Say everything on your mind! She will leave him and he will have all the time in the world to hunt and will owe you in a big way!


----------



## shakyshot (Dec 21, 2007)

nucker04 said:


> Yup:zip: If you do say something your buddy will be in the doghouse for a good while.


stay out of ti and let him deal with it.
keep on hunting as much as you can for the rest of us married guys.
cheers Shawn


----------



## Xslayer (Feb 10, 2003)

Bite your tongue, then bite it even harder.:tongue:


----------



## NMC (May 21, 2006)

If you like having this guy as a friend, don't say a word!


----------



## charles (Dec 23, 2003)

**



Xslayer said:


> Bite your tongue, then bite it even harder.:tongue:


I am believe me its the blood gushing out of my mouth that will give it away


----------



## crk (Jul 12, 2005)

The sound of a bow string while watching the arrows path to it's mark.The smell of gun powder on a cool autumn day.The sound of a reel while a monster strips the line from it.Enjoying times with good friends in the field.Sorry I can't remember what she said.Keep living the dream while you can Charles.By the whay,I'm told that people with that name are apt to be very intelligent and extremely good looking LOL.
Cheers,Charles:beer:


----------



## russ (Jul 29, 2002)

Toxophile said:


> Just thought I'd put that in, in the absence of a Mod doing the job.

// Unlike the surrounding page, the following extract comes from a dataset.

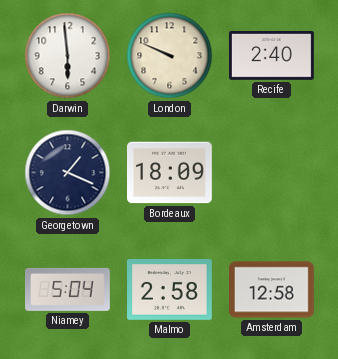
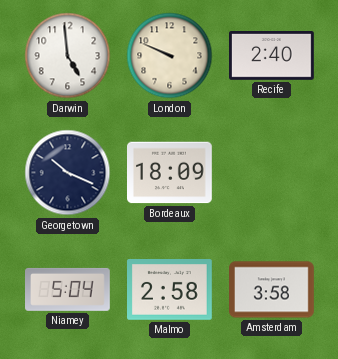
Darwin: 5:59 -> 4:59
Georgetown: 1:19 -> 10:19
Amsterdam: 12:58 -> 3:58
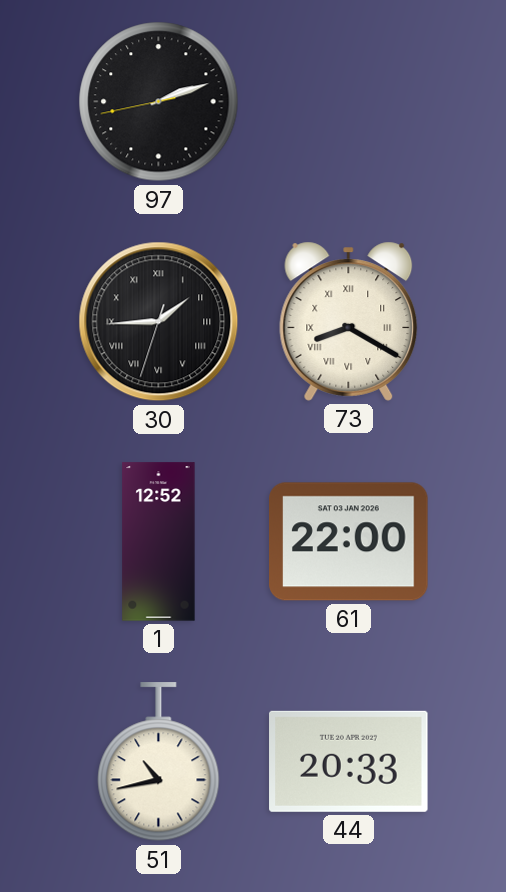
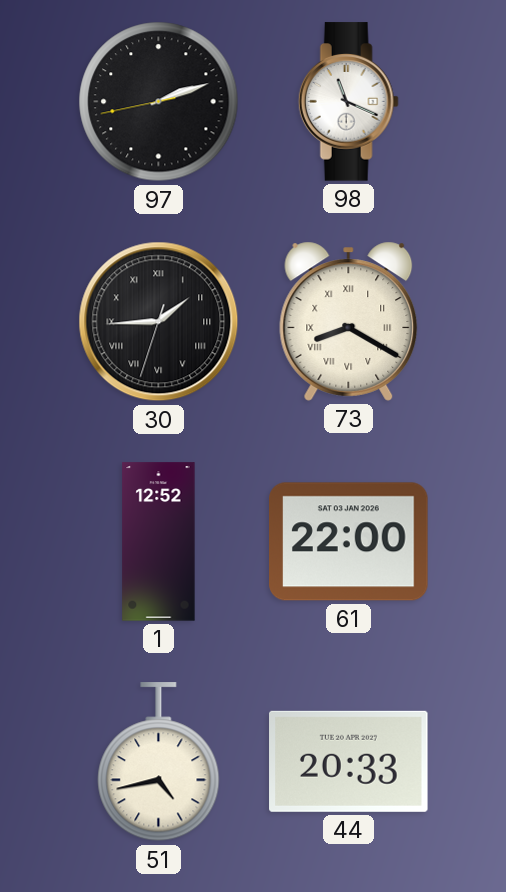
98: none -> 11:19
51: 10:43 -> 4:43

and you should be glad they aren't.


----------



## Pierre Couture (Oct 28, 2004)

Can't take a day off... can I? 

Charles' question didn't pertain to bowhunting per se, but to his hunting buddy, and what should be done in his predicament. Consensus was overwhelmingly clear and tactful, with the emphasis on WAS. Time to kill this thread.


----------